Machine learning is becoming increasingly
common in drug discovery. Just a few months ago we highlighted its use to
design a library of privileged fragments. However, constructing a library is
usually done infrequently (though continued renovation of a library is always a
good idea). In two papers from earlier this year, Jacob Durrant and colleagues
at University of Pittsburgh use machine learning to tackle the more common task
of lead optimization.
The first paper, in Chem. Sci.,
describes DeepFrag, a “deep convolutional neural network for fragment-based
lead optimization.” The researchers started with the Binding MOAD database, a
collection of nearly 39,000 high-quality protein-ligand complex structures from
the Protein Data Bank. Ligands were computationally fragmented by chopping off terminal
appendages less than 150 Da. The fragments were then converted into molecular fingerprints
encoding their structures. Meanwhile, the protein region around each ligand was
converted into a three-dimensional grid of voxels, akin to how images used for
computer vision training are processed.
The researchers describe the goal
as follows. “We propose a new ‘fragment reconstruction’ task where we take a
ligand/receptor complex, remove a portion of the ligand, and ask the question ‘what
molecular fragment should go here.’”
About 60% of the data were used
in a training model for the machine learning algorithm. This was then evaluated
on 20% of the data and further refined before the final evaluation on the
remaining 20% of the data. The details are beyond the scope of this post (and
frankly beyond me as well) but DeepFrag recapitulated known fragments about 60%
of the time. Importantly, the model worked for diverse types of fragments, including
both polar and hydrophobic examples. Even “wrong” answers were often similar to
the “correct” responses, for example a methyl group instead of a chlorine atom.
In some cases where DeepFrag’s predictions differed from the original ligand
the researchers note that these may be acceptable alternatives, a hypothesis
supported by subsequent molecular docking studies.
Of course, the goal for most of
us is not to recapitulate known ligands but to optimize them, so the
researchers applied DeepFrag to crystallographically identified ligands of the
main protease from SARS-CoV-2. Many of them docked well, though they have yet
to be synthesized and tested.
Laudably, the model and source
code have been released and can be accessed here.

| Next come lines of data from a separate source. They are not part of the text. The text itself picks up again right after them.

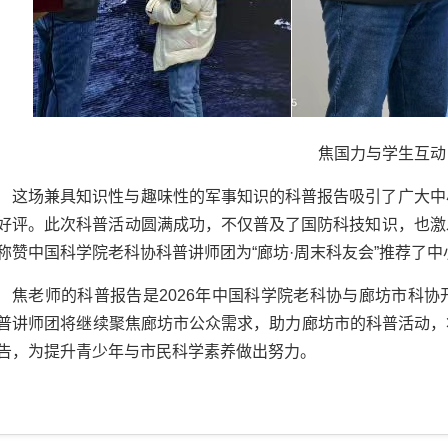
焦国力与学生互动
这场兼具知识性与趣味性的军事知识的科普报告吸引了广大中
好评。此次科普活动圆满成功，不仅普及了国防科技知识，也激
称赞中国科学院老科协科普讲师团为“廊坊·周末科友会”推荐了
焦老师的科普报告是2026年中国科学院老科协与廊坊市科
普讲师团将继续聚焦廊坊市公众需求，助力廊坊市的科普活动，将
告，为提升青少年与市民科学素养做出努力。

However, as these require a
certain amount of computer savvy to use, Harrison Green and Jacob Durrant have
also created an open-source browser app which is described in an open-access application note in J. Chem. Inf. Mod.
The browser app runs entirely on
a local computer, without requiring users to upload possibly sensitive data. The
application note describes using the app to recapitulate an example from the original
paper. It also describes using it on a fragment bound to antibacterial target GyrB, a fragment-to-lead success story we blogged about last year. DeepFrag correctly predicted some
of the same fragment additions that were described in that paper.
The app is incredibly easy to
use: just load a protein and ligand (from a pdb file, for example) and the
structure appears in a viewer. Click the “Select Atom as Growing Point” button,
choose an atom, and hit “Start DeepFrag.” The ranked results are provided as
SMILES strings and chemical structures, and the coordinates can also be
downloaded. You can also delete atoms before growing if you would like to
replace a fragment.
In my own cursory evaluation, DeepFrag
correctly suggested adding a second hydroxyl to the ethamivan fragment bound to
Hsp90 (see here). It did not suggest an isopropyl replacement for the methoxy
group, but it did suggest methyl. Trying a newer example unlikely to have been
part of the training set did not recapitulate the ethoxy in the BTK ligand
compound 18 (see here), but did suggest a number of interesting and plausible
rings. Calculations took a few minutes on my aging personal Windows laptop
using Firefox.
In contrast to the hyperbolic claims too often seen in the field, the researchers conclude the Chem.
Sci. paper modestly: “though not a substitute for a trained medicinal
chemist, DeepFrag is highly effective for hypothesis generation.”
Indeed – I recommend playing around
with it. We may still be some way from SkyFragNet, but we’re making progress.